Date: Sat, 11 Apr 2020 08:44:28 -0700
From: Larry McVoy
On Sat, Apr 11, 2020 at 11:38:44AM -0400, Norman Wilson wrote:
-- Stream I/O system added; all
communication-device
drivers (serial ports, Ethernet, Datakit) changed to
work with streams. Pipes were streams.
How was performance? Was this Dennis' streams, not Sys V STREAMS?
It was streams, not STREAMS.
I ported Lachmans/Convergents STREAMS based TCP/IP
stack to the
ETA 10 Unix and SCO Unix and performance just sucked. Ditto for
the Solaris port (which I did not do, I don't think it made any
difference who did the port though).
STREAMS are outside the limited scope I try to restrain myself to, but I’m intrigued.
What in the above case drove/caused the poor performance?
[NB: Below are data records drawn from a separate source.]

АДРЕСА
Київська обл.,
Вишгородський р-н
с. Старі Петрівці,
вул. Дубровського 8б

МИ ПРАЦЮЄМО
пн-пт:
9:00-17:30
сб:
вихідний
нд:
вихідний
There was a debate on the LKML in the late 1990’s where Caldera wanted STREAMS support in
Linux and to the extent the arguments were technical *), my understanding of them is that
the main show stopper was that STREAMS would make ‘zero copy’ networking impossible. If
so, then it is a comment more about the underlying buffer strategy than STREAMS itself.
Did STREAMS also perform poorly in the 1986 context they were developed in?
Paul
*) Other arguments pro- and con included forward maintenance and market need, but I’m not
so interested in those aspects of the debate.